冬枯れの水を湛えて利根川は来る日も来る日もひがしへ向かふ

湛えて(たたえて)。東へ流れるということか?「方丈記」かな?

幕の内弁当のなかにひとつある梅干しかなしふるさ遠し

富山との距離を感じてしまうな。

井上陽水に名曲あり
宇都宮の田川のほとりに安宿のその名も「リバーサイドホテル」にわらふ

「リバーサイドホテル」は全国にありそうだな、昔、有田の「リバーサイドホテル」に入った思い出に笑う。これは共感性なのか?

5番線ホームの点字ブロックを鳩ひとつゐて歩くは淋し

寂寞感か。誰にでもあるよな。

茂吉に蔵王のやまありセザンヌにヴィクトワール山あるがごとく

宇都宮の田川の「リバーサイドホテル」なのかな?

クラウゼヴィッツ『戦争論』がひっそりと父の蔵書にありし思ほゆ

クラウゼヴィッツ『戦争論』を意識したのはニュースで戦争を見たからだろう。戦争が撲滅せず戦争は永遠に続いていく。クラウゼヴィッツ『戦争論』は漫画で読んだな。地震と同じなんだろうか?それが自然なのか?

旧田中角栄邸の全焼が線香の不始末と聞くもはかなし

TVのニュースに反応する時事詠なのか?地震には反応してないのは意図あってのことなのだろうか?東京ではこれほどニュースが入ってくるということなのか?
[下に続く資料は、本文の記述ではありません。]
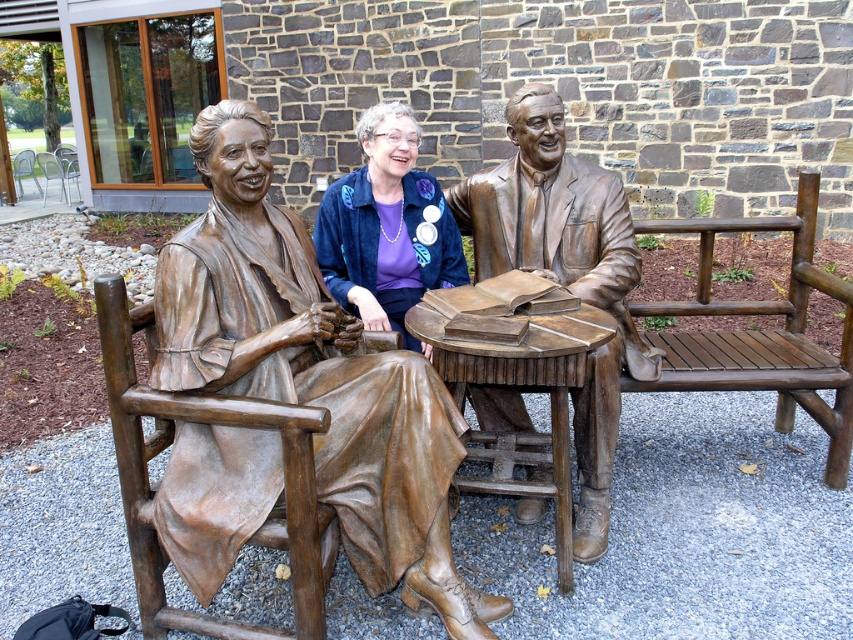 Does point (230, 456) lie in front of point (421, 291)?

That is True.

Is point (376, 390) behind point (323, 216)?

No, (376, 390) is closer to viewer.

Where is `bronze statue at center`? The image size is (853, 640). bronze statue at center is located at coordinates (312, 371).

Is bronze statue at center to the right of bronze statue of man at center from the viewer's perspective?

Incorrect, bronze statue at center is not on the right side of bronze statue of man at center.

Can you confirm if bronze statue at center is bigger than bronze statue of man at center?

No.

This screenshot has width=853, height=640. In order to click on bronze statue at center in this screenshot , I will do `click(312, 371)`.

Does bronze statue of man at center have a greater height compared to blue velvet jacket at center?

Correct, bronze statue of man at center is much taller as blue velvet jacket at center.

Does bronze statue of man at center appear on the left side of blue velvet jacket at center?

In fact, bronze statue of man at center is to the right of blue velvet jacket at center.

Who is more distant from viewer, (x=547, y=228) or (x=395, y=314)?

Point (x=395, y=314)

The height and width of the screenshot is (640, 853). Find the location of `bronze statue of man at center`. bronze statue of man at center is located at coordinates (564, 273).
ただ一人の孫よりきたる年賀状虫めがねにて読むあはれさよ

社会詠と日常詠の等価ということなのか?個人の歌ということなのか?

八代亜紀去りてのこりし「舟歌」をこころの中に口ずさむなり

一番共感したのがこの歌だった。タイトルにもなっているし。歌とはそういうものなのかも。大声で叫ぶよりも口ずさむ程度がいいのかもしれない。


北山あさひ「うるせえドライヤー」

タイトルは惹かれる。「まひるの」の歌人は多い。

いつのまに餅巾着の餅消えて空にmoya-moya雲わいている

この人は横書きでもOKの人いうか、横書きなんだろうな。

避難所のご飯がおいしそう、うれしい 星座が街を点検している

能登沖地震の感想だろうか?問題発言だとは思うがそれを歌にしているんで、オブラートに包まれている感じなのかな。「星座が街を点検している」という表現は意味不明だ。神の視線ということか?
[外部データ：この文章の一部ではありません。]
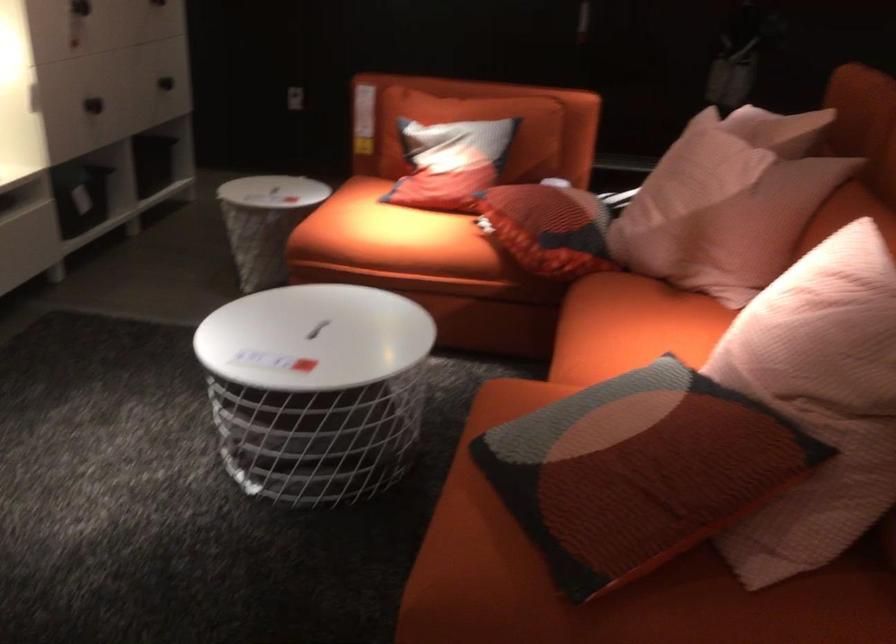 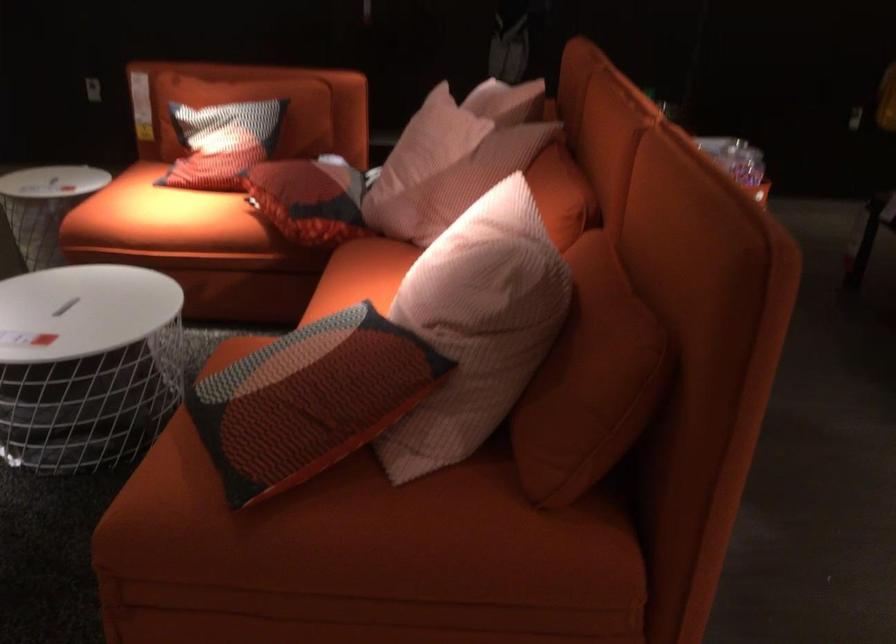 Locate, in the second image, the point that corresponds to [624,313] in the first image.

(360, 276)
ネガティブがネガティブを連れてくる 松の枝くぐる、くぐる、くぐる

初詣かなんかの情景かな。リフレインが斬新。また定形に収まらないネガティブさも◯。

チョコレート蔵(しま)われているコニャックや「ごめんね」のこと 揺れるてる琥珀

このへんはチョコレート世代なのか?

人びとの眉間をぬけてきたような月が一心に顔洗いいる

これ好きかもしれない。月光仮面の紋章の三日月。そうだ、昨日の夜の三日月は良かった。


「言葉は無力」って言葉は人を殺すじゃない「過疎地に住むな」とか言うじゃない

壮大な字余りなのか?「」の中はワンセンテンスでいいと思うこの頃。リフレインも定形を無効かすると思っている。だからこれを分析すると

「言葉は無力」/って言葉は人を/殺すじゃない/「過疎地に住むな」/とかいうじゃない

定形じゃない短歌のリズムになっているのだ。独自解釈。

赤ん坊の鬼太郎の残像 雪の上をポテトチップの袋がすべる

映画短歌だけど。「雪の上をポテトチップの袋がすべる」は秀逸だな。残像っぽい。

わたしいつ死ぬんだろう 新しいドライヤーのうるせいのなんの

なんかいいのは定形じゃないからかな?うるさい感じがいいのかもしれない。生きている限り人はうるさい。

銀杏並木は雪の巡礼服を着てあゆめり人の記憶の裏を

定形もどきだけどリズム的には七七が収まっているからいいのか?最初が7音だけど、許容の範囲。

【特集 能登、北陸の歌人たちと作る短歌研究】

なんかあまりピンと来なかったのは当事者ではないからだろうか。能登と言われるとそうだ、松本清張を読んで一人旅をしたことを思い出すが。輪島の駅で降りてバスに乗り遅れてしまって、一日に二本ぐらいしかバスがなかったことか?それでここには居られないと京都ジャズ喫茶巡りに変更したのだった。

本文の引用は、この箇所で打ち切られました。